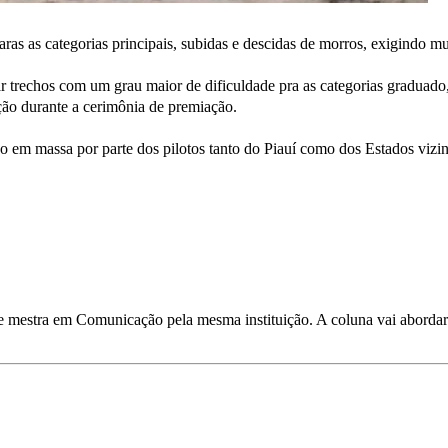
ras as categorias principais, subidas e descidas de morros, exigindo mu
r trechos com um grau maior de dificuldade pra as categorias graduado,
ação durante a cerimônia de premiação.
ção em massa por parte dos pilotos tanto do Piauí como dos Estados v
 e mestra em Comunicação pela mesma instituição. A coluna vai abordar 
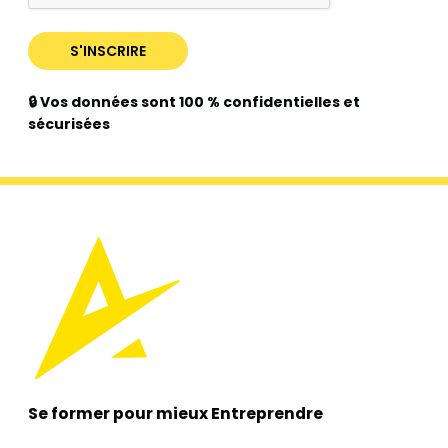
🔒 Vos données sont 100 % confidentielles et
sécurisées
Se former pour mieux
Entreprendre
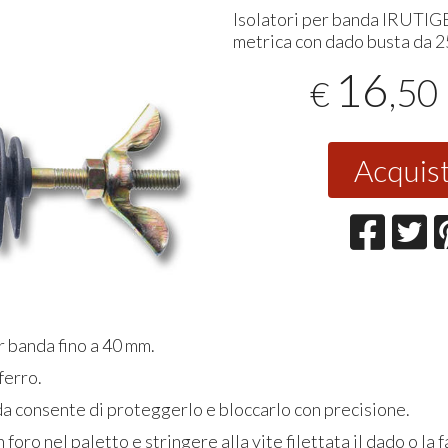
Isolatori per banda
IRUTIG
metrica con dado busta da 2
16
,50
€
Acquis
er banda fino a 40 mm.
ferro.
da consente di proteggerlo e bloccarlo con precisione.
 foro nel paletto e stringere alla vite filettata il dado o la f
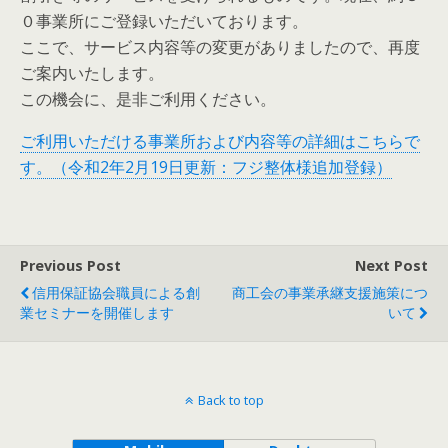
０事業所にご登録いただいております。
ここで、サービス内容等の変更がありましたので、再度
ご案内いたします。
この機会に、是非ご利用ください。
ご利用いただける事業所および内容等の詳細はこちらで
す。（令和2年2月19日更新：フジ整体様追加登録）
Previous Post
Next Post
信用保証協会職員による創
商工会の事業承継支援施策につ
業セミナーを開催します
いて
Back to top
= = =
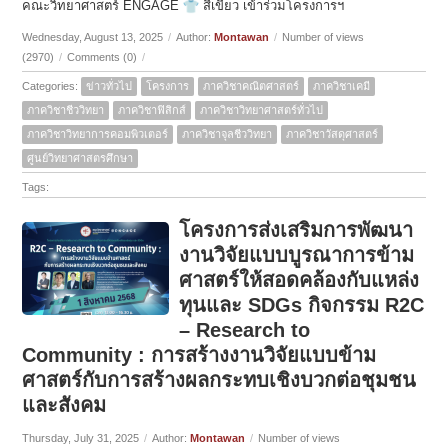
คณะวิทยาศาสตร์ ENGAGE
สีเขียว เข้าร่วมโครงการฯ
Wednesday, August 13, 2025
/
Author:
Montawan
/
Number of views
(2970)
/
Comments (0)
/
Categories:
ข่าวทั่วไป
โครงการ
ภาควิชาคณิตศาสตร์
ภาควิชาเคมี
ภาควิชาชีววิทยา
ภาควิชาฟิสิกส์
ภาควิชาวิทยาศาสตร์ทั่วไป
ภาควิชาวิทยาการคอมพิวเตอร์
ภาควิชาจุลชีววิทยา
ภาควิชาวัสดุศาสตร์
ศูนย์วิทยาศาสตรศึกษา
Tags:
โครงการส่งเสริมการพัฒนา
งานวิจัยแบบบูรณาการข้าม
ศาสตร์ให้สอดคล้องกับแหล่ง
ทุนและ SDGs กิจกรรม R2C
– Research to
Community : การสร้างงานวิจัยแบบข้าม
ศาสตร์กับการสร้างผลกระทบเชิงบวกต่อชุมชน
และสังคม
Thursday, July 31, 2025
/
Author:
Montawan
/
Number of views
= = =
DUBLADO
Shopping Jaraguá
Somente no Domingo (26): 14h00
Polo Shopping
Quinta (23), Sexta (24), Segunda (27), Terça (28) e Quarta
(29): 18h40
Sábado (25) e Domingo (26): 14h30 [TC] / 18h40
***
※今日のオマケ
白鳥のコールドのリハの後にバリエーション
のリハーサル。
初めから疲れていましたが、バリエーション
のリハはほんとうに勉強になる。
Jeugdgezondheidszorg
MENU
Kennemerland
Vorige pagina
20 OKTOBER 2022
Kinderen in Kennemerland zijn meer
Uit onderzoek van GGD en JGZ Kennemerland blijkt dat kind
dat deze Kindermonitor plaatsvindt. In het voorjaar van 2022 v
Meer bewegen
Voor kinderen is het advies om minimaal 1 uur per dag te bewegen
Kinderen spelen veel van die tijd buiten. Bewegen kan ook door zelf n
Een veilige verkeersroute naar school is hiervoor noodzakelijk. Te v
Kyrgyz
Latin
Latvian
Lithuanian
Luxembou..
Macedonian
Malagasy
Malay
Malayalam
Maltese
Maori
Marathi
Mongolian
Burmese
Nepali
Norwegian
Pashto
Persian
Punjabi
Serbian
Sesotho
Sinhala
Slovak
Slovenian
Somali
= = =
### Problem
After locating the line with "ras as categorias" in the material above, return it and each line after it exactly, ending at the line with "e mestra em".

### Response to the exercise
ras as categorias principais, subidas e descidas de morros, exigindo mu
r trechos com um grau maior de dificuldade pra as categorias graduado,
ação durante a cerimônia de premiação.
ção em massa por parte dos pilotos tanto do Piauí como dos Estados v
 e mestra em Comunicação pela mesma instituição. A coluna vai abordar 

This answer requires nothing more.